Chana saag “a la española” (Spanishised chana saag)

We cook dals and curries quite often, but after we had spent the beginning of the year in Spain, we wondered whether we could cook a curry but in a Spanish style. I was certain this was possible—after all, chickpeas with spinach is a typical dish in southern Spain—and yet it was amusing to do it deliberately: to set out to cook a curry but using Spanish seasoning only.


  • 1 medium onion
  • 2-3 garlic cloves
  • 1 can cooked chickpeas (~400gr )
  • 1 can tomatoes (~400gr)
  • Spinach (~100gr)
  • 1 courgette
  • 1 red pepper
  • Optional: half a preserved lemon (or a small one)
  • Pine nuts
  • Olive oil
  • Salt
  • Paprika


  1. Dice the onion into smallish cubes (or slice finely, using a mandolin)
  2. For the next ingredients: peel/wash/slice and leave aside:
  3. Peel and finely cut the garlic.
  4. Wash and slice the courgette.
  5. Wash and slice the red pepper.
  6. Dice the preserved lemon into smallish cubes.
  7. Now, add oil to a big pan and when it’s hot, add the onions and keep on a medium-high heat until they start to soften a bit and become translucent. Stir frequently and add more oil if they seem too dry.
  8. Add the red pepper and cook until it starts to soften too, stirring
  9. Add the garlic, cook for 3-5 minutes, stirring
  10. Add the courgette, cook until it starts to become soft and a bit brown in the edges
  11. Make a ‘hole’ in the center of the pan by bringing the ingredients to the side, set the heat to very high, wait 30 seconds and then pour the contents of the tomato can
  12. Cook on this high heat for 1 minute or until you can’t stand it anymore
  13. Reduce the heat to medium and mix in the tomato with the rest of ingredients
  14. Cook for 10 minutes on medium heat
  15. Drain the chickpeas (perhaps also rinse them again if the liquid inside is too thick and slimy), add them to the pan and mix them well with the rest of ingredients
  16. Put a lid on the pan, reduce the heat and simmer for 30 minutes, stirring every 10 minutes.
  17. Add about a teaspoon of paprika, but if you want to add more, go for it—it depends on your tastes!
  18. Add a handful of pine nuts.
  19. Add salt (a few pinches).
  20. Mix everything well, and taste. If it’s sour, it needs to simmer for longer. Add more salt if needed, and stir and taste again.
  21. When it feels ‘ready’, mix in the spinach leaves, a bunch at a time. Add them and fold them into the pan, waiting for them to wilt before adding the next bunch.
  22. Add the preserved lemons, if using.

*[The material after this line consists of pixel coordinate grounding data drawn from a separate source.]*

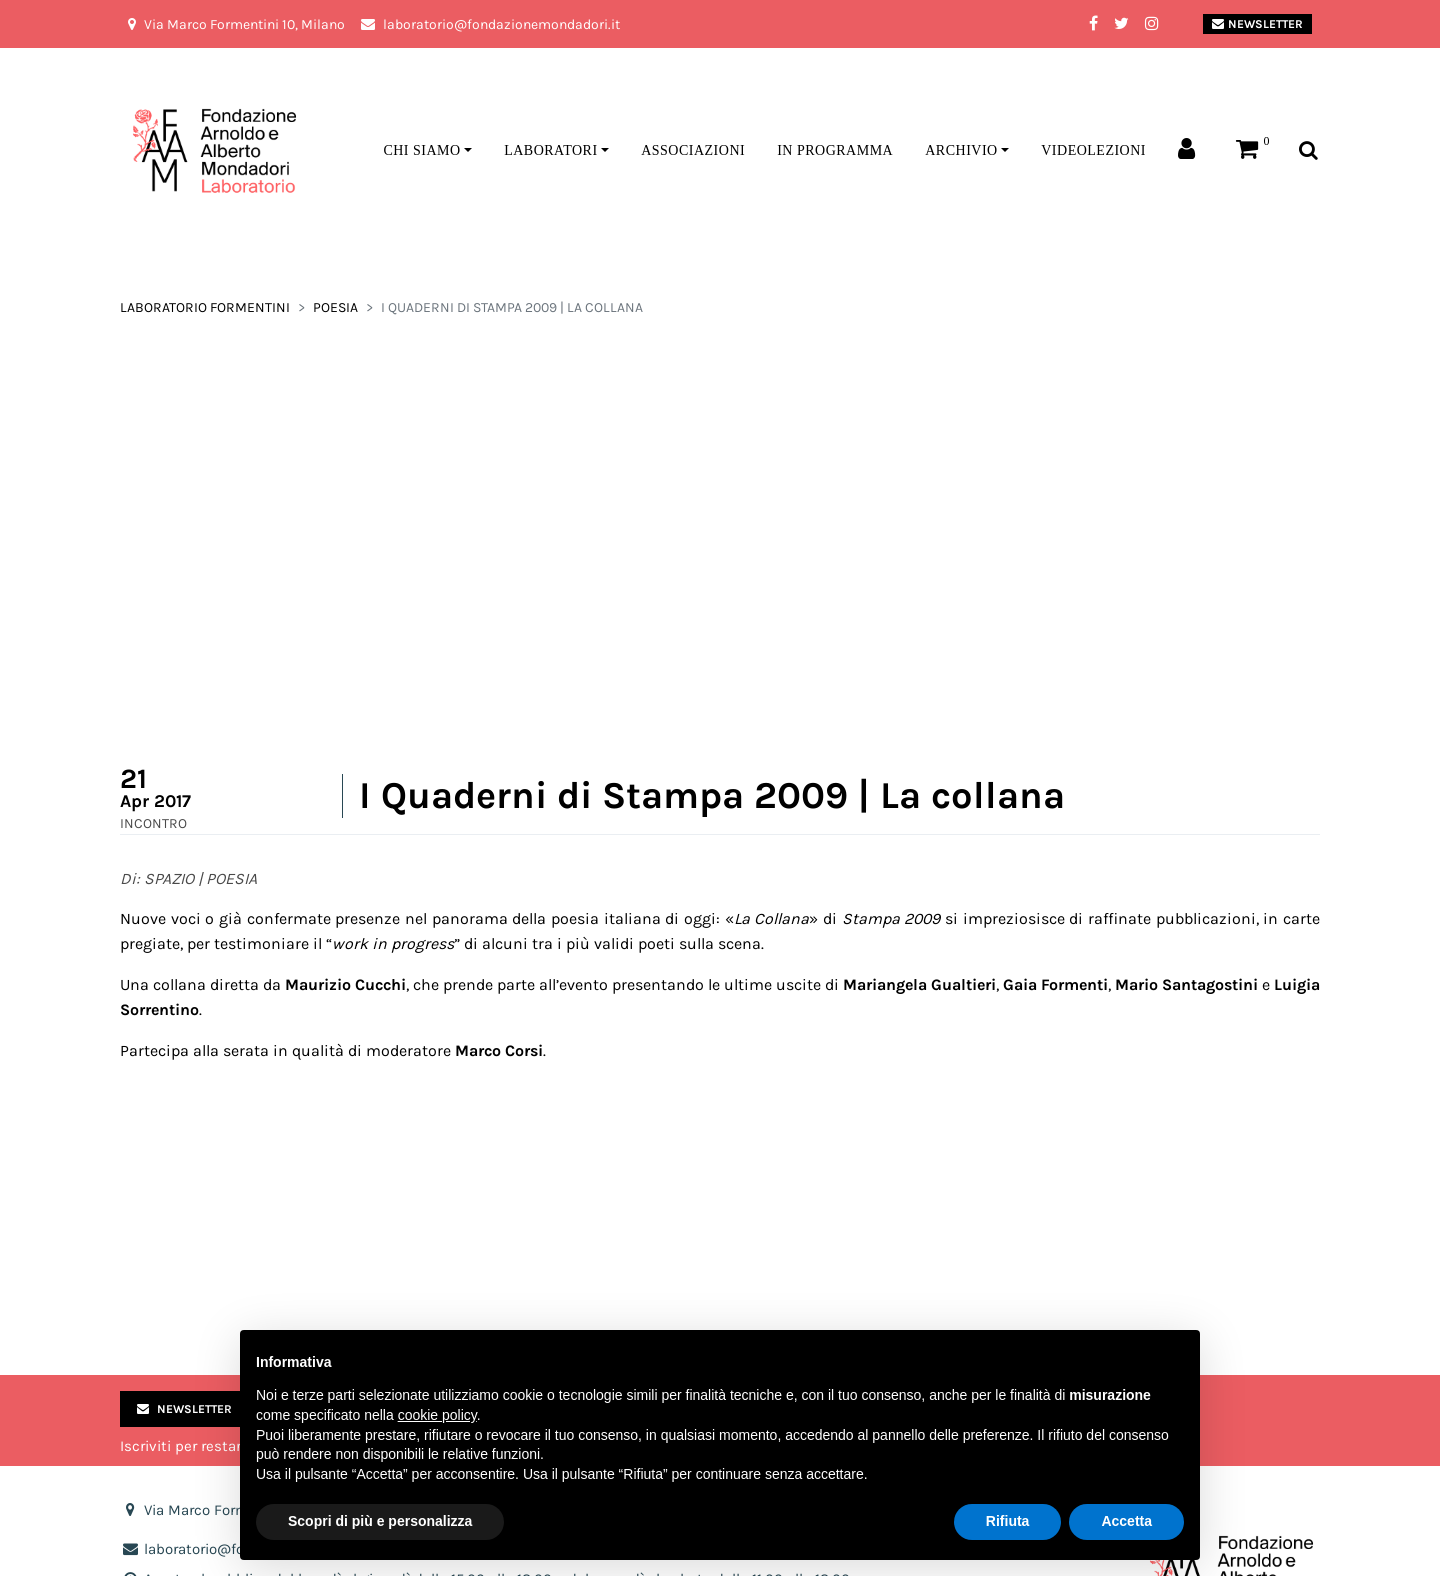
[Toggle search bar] (1308, 151)
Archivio (961, 150)
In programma (835, 150)
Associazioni (693, 150)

You could have this warm or cold as a sort of salad (but it is too cold for salads these days, so I suggest you have it warm).

We also added an extra soft boiled egg “for protein”, as we had both gone to the gym and our muscles could welcome some nourishment. But you could leave it out if you’re doing Veganuary or something ?

It also keeps well in the fridge for a couple of days, or maybe more, but we didn’t give it a chance—we ate the leftovers soon!